Gestores hospitalares temem falta de insumos em Mutirão de Cirurgias

Larissa Bastos
| Tempo de leitura: 3 min

Foi realizada em Bauru, na tarde desta quarta-feira (15), uma reunião entre o secretário de Estado da Saúde, Jean Gorinchteyn, e administradores de unidades hospitalares da rede pública e particular da cidade e da região, para esclarecer dúvidas sobre o Mutirão de Cirurgias, que objetiva zerar a fila de operações eletivas ainda este ano. A tônica do encontro acabou sendo a preocupação dos gestores com a possível falta de insumos básicos para a realização das intervenções, como anestésicos e analgésicos. Alguns, inclusive, já relatam que sofrem com a falta dos itens. Gorinchteyn, contudo, afirma que a situação é monitorada e assegura que o programa não será comprometido.

Na reunião, que ocorreu no Departamento Regional de Saúde (DRS-6) de Bauru, também estiveram presentes a diretora do departamento, Fabíola Leão Soares Yamamoto, e a secretária municipal de Saúde, Alana Trabulsi Burgo.

Conforme o JC noticiou, no mês passado, o Governo de São Paulo anunciou o mutirão para zerar a fila que existe atualmente, de mais de 39,1 mil operações na Central de Regulação (Cross) da região de Bauru e de 538,1 mil em todo o Estado. A demanda reprimida envolve 54 procedimentos médicos em sete especialidades, como do aparelho circulatório, visão, digestiva e abdominais, osteomolecular e geniturinário, das glândulas endócrinas e em nefrologia.

PANDEMIA

O represamento do número de cirurgias eletivas aumentou bastante na pandemia, já que as intervenções foram paralisadas. Sem as ações do mutirão, o Estado calcula que levaria cerca de dois anos para atender a todos. Agora, a proposta é acabar com a demanda reprimida até outubro deste ano. Para isso, haverá cirurgias extras na rede estadual, com remuneração dobrada nos hospitais do SUS e a contratação de serviços privados (leia mais abaixo).
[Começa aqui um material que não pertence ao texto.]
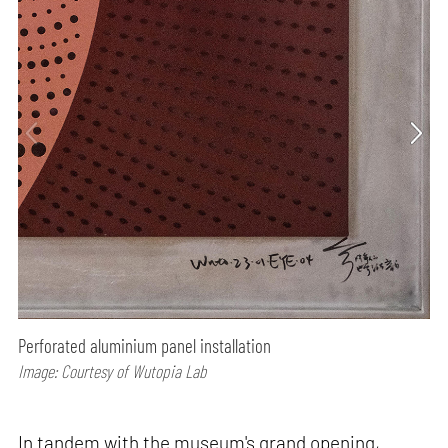
Perforated aluminium panel installation
Image: Courtesy of Wutopia Lab
In tandem with the museum's grand opening,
E é justamente por conta da elevação do número de atendimentos na rede de saúde como um todo em um curto período de tempo que os gestores demonstraram grande preocupação com a possibilidade da falta de insumos.

Alguns relatam que, inclusive, já sofrem diante da dificuldade em adquirir anestésicos e analgésicos. Ao microfone, um dos gestores chegou a citar que, em uma cidade de 3 mil habitantes, está faltando dipirona intravenosa.

SEM COMPROMETER

Em entrevista ao JC, Jean Gorinchteyn alegou que a situação está sendo monitorada pela Coordenadoria de Assistência Farmacêutica (CAF) do Estado, e que, se for constatada a possível escassez de algum medicamento, as DRSs serão notificadas para orientar os gestores sobre a substituição do item por outro equivalente, sem comprometer o andamento do programa.

Além da questão dos insumos, o secretário de Saúde e a diretora do DRS de Bauru esclareceram outras dúvidas dos gestores, como o pagamento das cirurgias, tipos de procedimentos médicos contemplados e a divisão de vagas pela Cross.

MANOEL DE ABREU E HC

Em Bauru, somente o recém-inaugurado Hospital Manoel de Abreu e o Hospital das Clínicas, que está em fase de estruturação, não serão integrados, neste primeiro momento, no mutirão.

Mesmo assim, Gorinchteyn ressalta que, caso haja necessidade, o Manoel de Abreu, apesar de não realizar cirurgias por se tratar de uma unidade voltada a casos de menor complexidade e de longa internação, poderá ser usado como retaguarda para o pós-operatório de pacientes.

"Já o HC, poderia sim, mais para frente, se assim avaliar, fazer uma retaguarda cirúrgica de cidades até menores que talvez não tenham uma estrutura hospitalar [necessária] nessa altura. Mas, do ponto de vista cirúrgico, ainda não [vai integrar o mutirão]", conclui o secretário de Estado da Saúde.